We worked on communications this week-end. Master Node (Mega 2560 in the center) sends via I2C the Voltage level to the Uno running the TFT Touchscreen that will be mounted in the dashboard.
The Master Node now can also receive via one of it’s hardware Serial Port Amperage level data from the Mega2560 on the left (stand-in for Leaf Maple).
Next step is to figure out how to send both Amperage & Voltage via I2C and extract both data points. Then RPM data can be added to the data stream.
Software, Software, & more Software.
This was a Software week-end and we are proud to report that after much discussion & collaborative effort, we have produced our own Power Scaling function that returns an integer based on 6 floats fed to it.
It is much smaller & more efficient than the Arduino fscale function that inspired us, combines all the functionality of scale with power & reverse power (x exponent y & x exponent 1/y) and should do our work just fine in driving these 6 MOSFETs of our Sanderson Dynamic Drive 2.0
P.S. We are down to only 1 array and we are using only 120 samples of pi now.
3 Phases of AC Power at 120 samples.
In our new code, we are actually using only 2 arrays (one for Sine High & one for Sine Low), each having a total of 180 samples. The Leaf Maple seems to have no problem at all doing the math to interpolate the B & C phases on the fly. Could it actually also calculate PI for all 3 phases on the fly??? I guess we will need to find out…
While the behavior of the Sanderson Drive 2.0 may not have changed much in the last few days, tonight marks a change in the software code that reduces by a significant amount both the length of the code (number of lines of program) and the space of the code (quantity of variables/arrays). Both of these factors contribute to more efficient software that is easier to read & comprehend/troubleshoot.
After a few Ubuntu (Linux) IDE issues on 1 laptop, we moved to a good old Win XP laptop running the original Leaf Maple IDE and successes were quick & progressive.
Very soon, we needed to add a second 12 Volts Battery to the 3 Phase AC Motor as it was running out of steam with our modified code.
A lot still needs to be done to our sketch before we can drive the Electric Truck to the store, but we are already feeling the day will soon come.
Successful evening! Watch James describe the Sanderson Dynamic Drive 2.0 PCB & its operation.
Moving up in Voltages as lower voltage tests are successful.
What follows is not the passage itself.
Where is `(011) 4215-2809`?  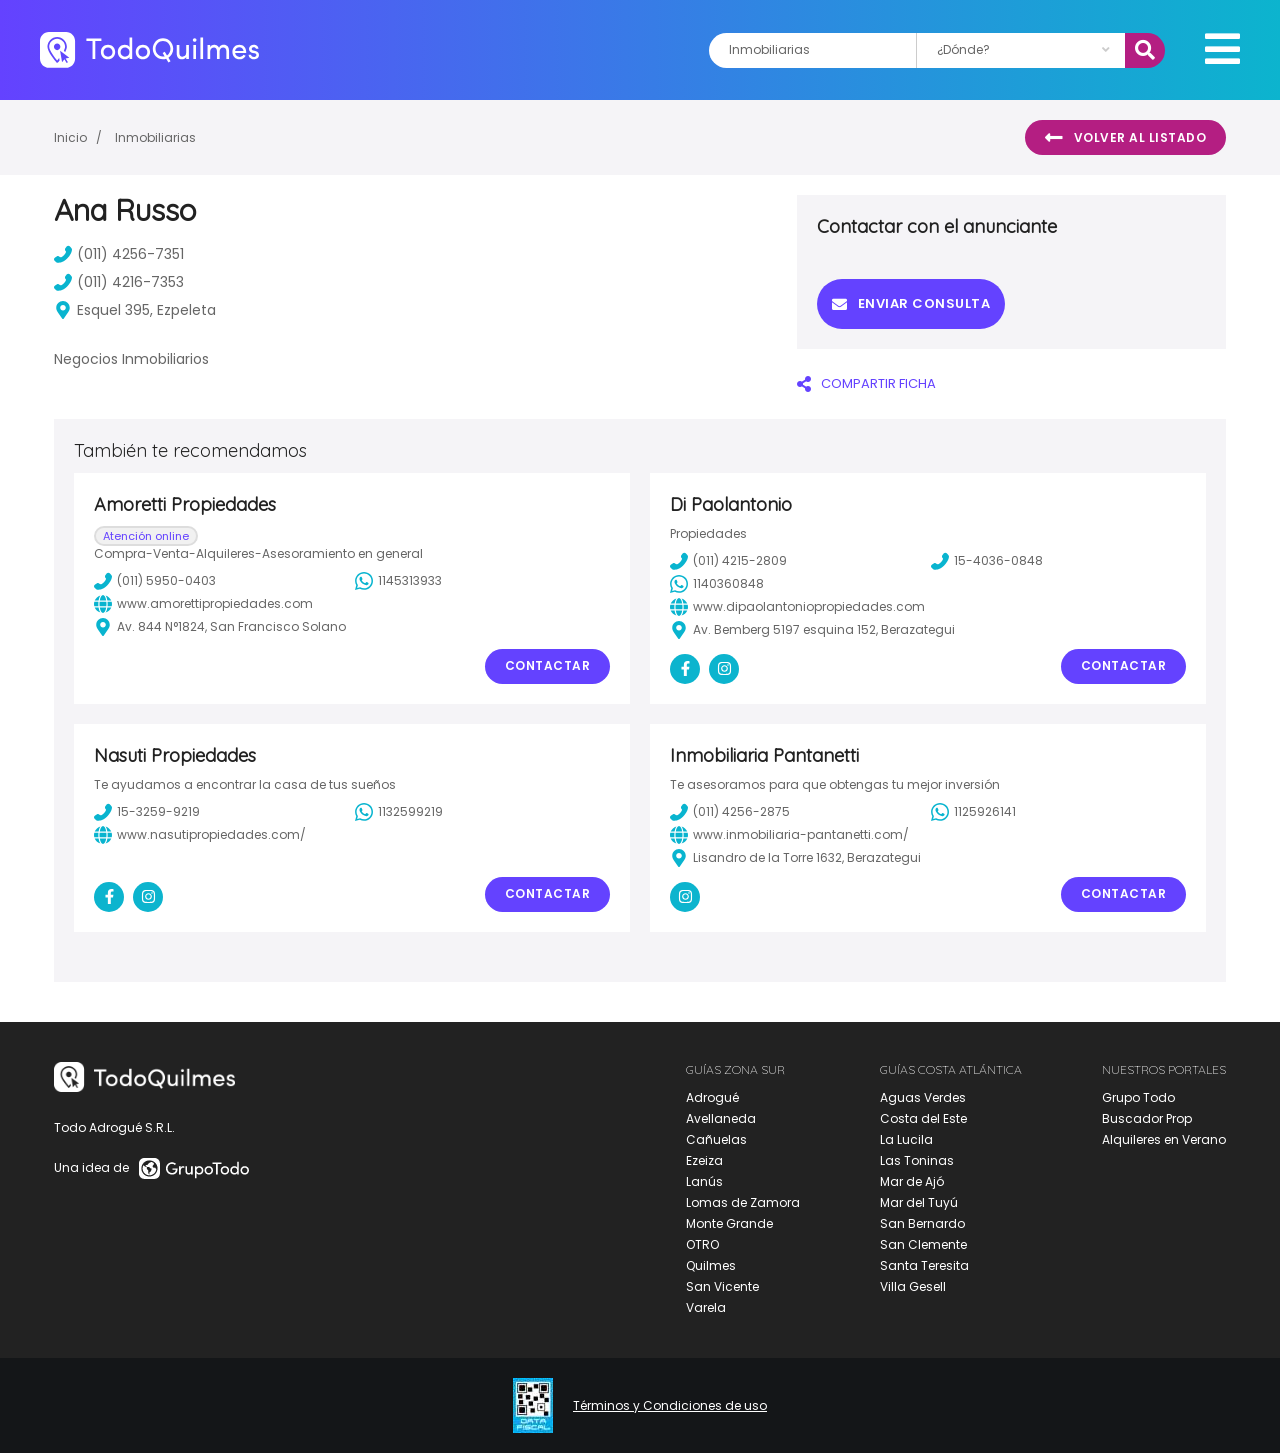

We are now driving the 3 phase AC motor through our IGBTs using one 12 Volt battery only.
Home made Transformer finally mounted on our home made PCB. With a 9 Volt battery to power the Leaf Maple & a 9 Volt battery to power the AC Motor, we are running the initial integration tests for the Sanderson Drive 2.0 starting with inexpensive MOSFETs to preserve our IGBTs.
Now that our transformer is finally all wound up & completed, it’s time to apply some power to our Sanderson Dynamic Drive Leaf Maple Shield and start testing voltages to make sure it’s behaving properly.
So far so good… We are one step closer to Integration testing with an actual 3 phase AC motor…
Sorry, not much blogging over the holidays, we both had quality time in our respective families.
This is our User Interface Prototype for the 2.0 Sanderson Dynamic Drive.
It’s getting close to integration time.
It already operates using I2C communications between the Arduino UNO running the Touchscreen TFT LCD and the Mega feeding the values and controlling the Leaf Maple 32 bit (which is integrated on our custom Motor Shield).